Our near-term work is to make checkpointing faster and more convenient. We plan to accelerate the disk copy done during checkpointing using copy-on-write. We plan to enable the VMM to checkpoint a running virtual machine by saving and reconstructing the host-kernel state for the virtual-machine process [Plank95].

We also plan to build higher-level analysis tools that leverage ReVirt's ability to replay detailed, long-term executions. Whereas current techniques in computer forensics can only analyze the evidence left behind by careless intruders, ReVirt allows an analyst to watch any intrusion in arbitrary detail.

Finally, we plan to use ReVirt as a building block for new security services. ReVirt's ability to recover to an arbitrary state may enable us to recover a system automatically and to analyze or prevent key events in an attack.

ReVirt applies virtual-machine and fault-tolerance techniques to enable a system administrator to replay the long-term, instruction-by-instruction execution of a computer system.
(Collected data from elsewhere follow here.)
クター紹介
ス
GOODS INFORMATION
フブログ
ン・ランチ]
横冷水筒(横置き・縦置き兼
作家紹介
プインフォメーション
Because the target operating system and target applications run within a virtual machine, ReVirt can replay the execution before, during, and after the intruder compromises the system. This capability is especially useful for determining and fixing the damage the intruder inflicted after compromising the system. Because ReVirt logs all non-deterministic events, it can replay non-deterministic attacks and executions, such as those that trigger race conditions. Finally, because ReVirt can replay instruction-by-instruction sequences, it can provide arbitrarily detailed observations about what transpired on the system.
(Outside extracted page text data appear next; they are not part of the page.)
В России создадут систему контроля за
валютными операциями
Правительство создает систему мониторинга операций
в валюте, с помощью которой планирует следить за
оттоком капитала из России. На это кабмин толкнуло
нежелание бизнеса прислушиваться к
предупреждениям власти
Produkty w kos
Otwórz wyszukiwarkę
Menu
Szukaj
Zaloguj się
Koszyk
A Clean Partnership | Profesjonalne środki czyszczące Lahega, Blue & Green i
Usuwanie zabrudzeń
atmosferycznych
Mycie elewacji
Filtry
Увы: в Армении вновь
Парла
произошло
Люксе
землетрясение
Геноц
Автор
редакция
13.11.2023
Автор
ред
ReVirt adds reasonable time and space overhead. The overhead for virtualization ranges from imperceptible for interactive and CPU-bound applications to 13-58% for kernel-intensive applications. The time overhead of logging ranges from 0-8%, and logging traffic for our workloads can be stored on a single disk for several months.

We are grateful to the researchers at the University of Erlangen-Nürnberg for writing UMLinux and sharing it with us. In particular, Kerstin Buchacker and Volkmar Sieh helped us understand and use UMLinux. We would also like to thank Brian Noble, Landon Cox, the anonymous reviewers, and our shepherd Jay Lepreau for their helpful feedback. This research was supported in part by National Science Foundation grants CCR-0098229 and CCR-0219085 and by Intel Corporation. Samuel King was supported by a National Defense Science and Engineering Graduate Fellowship.

[Buchacker01] Kerstin Buchacker and Volkmar Sieh. Framework for testing the fault-tolerance of systems including OS and network aspects. In Proceedings of the 2001 IEEE Symposium on High Assurance System Engineering (HASE), pages 95-105, October 2001.

[Govil00] Kinshuk Govil, Dan Teodosiu, Yongqiang Huang, and Mendel Rosenblum. Cellular disco: resource management using virtual clusters on shared-memory multiprocessors. ACM Transactions on Computer Systems, 18(3):226-262, August 2000.

[Netzer94] Robert H. B. Netzer and Mark H. Weaver. Optimal Tracing and Incremental Reexecution for Debugging Long-Running Programs. In Proceedings of the 1994 Conference on Programming Language Design and Implementation (PLDI), June 1994.

[Rosenblum95] Mendel Rosenblum, Stephen A. Herrod, Emmett Witchel, and Anoop Gupta. Complete computer system simulation: the SimOS approach. IEEE Parallel & Distributed Technology: Systems & Applications, 3(4):34-43, January 1995.

[Russinovich96] Mark Russinovich and Bryce Cogswell. Replay for concurrent non-deterministic shared-memory applications. In Proceedings of the 1996 Conference on Programming Language Design and Implementation (PLDI), pages 258-266, May 1996.

[Strunk00] John D. Strunk, Garth R. Goodson, Michael L. Scheinholtz, Craig A.N. Soules, and Gregory R. Ganger. Self-securing storage: Protecting data in compromised systems. In Proceedings of the 2000 Symposium on Operating Systems Design and Implementation (OSDI), October 2000.

The guest and host operating systems can also be different. We use the same operating system for guest and host to enable a more direct comparison between running applications on the UMLinux guest and running applications directly on the host.